S2 = fftshift(ifft(ifftshift(s2),N));
S2mag = abs(S2);
S2magdB = 10*log10(S2mag);
S2phase = arg(S2);
if 0
figure(7);
plot(t, S2mag);
xlabel('Time, t (seconds)');
ylabel('Magnitude');
title('Linear Magnitude of IDFT of Windowed (sinc(\omega))^{(1/2)}');
figure(8);
plot(t, S2magdB);
xlabel('Time, t (seconds)');
ylabel('Magnitude (dB)');
title('Logarithmic Magnitude of IDFT of Windowed (sinc(\omega))^{(1/2)}');
figure(9);
plot(t, S2phase);
xlabel('Time, t (seconds)');
ylabel('Phase (radians)');
title('Phase of IDFT of Windowed (sinc(\omega))^{(1/2)}');
endif
figure(10);
plot(t, real(S2), t, imag(S2));
xlabel('Time, t (seconds)');
ylabel('Amplitude');
title('IDFT of Windowed (sinc(\omega))^{(1/2)} (real and imaginary parts)');
I used windowing to reduce the effect of aliasing on the IDFT, to get a better picture of what the analytic answer should look like. There are some artifacts due to the truncation of the infinitely long function that still remain though.
This figure shows a plot of the real and imaginary parts of the truncated, windowed $(\mathrm{sinc}(\omega))^{\frac{1}{2}}$ function:
This is that same figure zoomed in on the center:
which shows an alternation of the real and imaginary parts due to the positive and negative excursions of $\mathrm{sinc}(\omega)$ (before the square root was taken).

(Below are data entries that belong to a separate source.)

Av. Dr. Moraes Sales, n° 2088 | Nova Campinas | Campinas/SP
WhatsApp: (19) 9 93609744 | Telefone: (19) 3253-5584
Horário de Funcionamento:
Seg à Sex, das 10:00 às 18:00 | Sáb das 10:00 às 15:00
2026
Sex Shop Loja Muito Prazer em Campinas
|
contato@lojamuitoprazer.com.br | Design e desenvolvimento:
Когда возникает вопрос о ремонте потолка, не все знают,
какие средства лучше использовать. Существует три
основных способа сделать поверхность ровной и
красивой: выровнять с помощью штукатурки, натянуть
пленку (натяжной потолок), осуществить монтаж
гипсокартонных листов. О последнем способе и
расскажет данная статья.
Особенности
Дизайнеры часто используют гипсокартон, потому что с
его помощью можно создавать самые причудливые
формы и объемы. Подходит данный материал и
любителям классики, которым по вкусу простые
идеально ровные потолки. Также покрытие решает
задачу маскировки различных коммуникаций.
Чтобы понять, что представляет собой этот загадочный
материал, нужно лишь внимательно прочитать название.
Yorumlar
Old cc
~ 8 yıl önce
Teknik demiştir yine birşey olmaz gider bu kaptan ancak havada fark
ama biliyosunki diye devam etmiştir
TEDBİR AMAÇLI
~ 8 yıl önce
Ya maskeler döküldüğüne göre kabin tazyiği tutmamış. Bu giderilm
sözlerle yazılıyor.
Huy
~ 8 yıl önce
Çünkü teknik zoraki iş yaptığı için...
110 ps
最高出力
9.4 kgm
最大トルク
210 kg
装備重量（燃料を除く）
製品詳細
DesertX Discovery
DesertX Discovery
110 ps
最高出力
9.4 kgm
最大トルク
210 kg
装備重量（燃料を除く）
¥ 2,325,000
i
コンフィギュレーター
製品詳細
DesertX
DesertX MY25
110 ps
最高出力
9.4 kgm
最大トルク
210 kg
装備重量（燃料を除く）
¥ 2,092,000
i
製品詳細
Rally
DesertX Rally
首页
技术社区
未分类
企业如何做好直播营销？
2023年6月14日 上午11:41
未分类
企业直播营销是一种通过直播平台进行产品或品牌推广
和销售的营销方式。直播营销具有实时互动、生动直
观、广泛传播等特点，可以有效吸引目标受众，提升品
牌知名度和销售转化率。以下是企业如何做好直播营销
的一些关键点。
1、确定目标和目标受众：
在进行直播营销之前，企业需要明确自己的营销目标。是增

The next few figures plots of the real and imaginary parts of the IDFT of the truncated, windowed $(\mathrm{sinc}(\omega))^{\frac{1}{2}}$ function, with various regions zoomed in:
From these plots, it is fairly reasonable to conjecture that the Inverse Fourier Transform of $(\mathrm{sinc}(\omega))^{\frac{1}{2}}$ is an infinite sum of shifted, weighted $\delta(t)$ and $\delta'(t)$ impulses. Something like
$$\begin{align*}f(t) &= (a_0 + ib_0)\delta(t) \\ &+ \sum_{n=-\infty}^{-1} (-a_{2n+1} +i b_{2n+1})\delta'(t - [2n+1]) + (-a_{2n}-ib_{2n})\delta(t -2n) \\ &+ \sum_{n=1}^{\infty} (a_{2n-1} -i b_{2n-1})\delta'(t - [2n-1]) + (-a_{2n}-ib_{2n})\delta(t -2n) \\ \\ &= (a_0 + ib_0)\delta(t) \\ &+ \sum_{n=1}^{\infty} -\left(a_{2n} + ib_{2n}\right)\left[\delta(t+2n)+\delta(t-2n)\right] \\ &+ \sum_{n=1}^{\infty} -\left(a_{2n-1} - ib_{2n-1}\right)\left[\delta'\left(t+\left[2n-1\right]\right)-\delta'\left(t-\left[2n-1\right]\right)\right] \\ \end{align*}$$
with $|a_m| = |a_{-m}|$ and $|b_m| = |b_{-m}|$ and likely $|a_m| = |b_m|$.
I didn't bother to try and do a curve fit to figure out the envelope and the nominal values of the $a_m$'s and the $b_m$'s, especially since my windowing scales the values. I suspect they follow an envelope that is a power of a $\mathrm{sinc}()$ function, but that is pure speculation.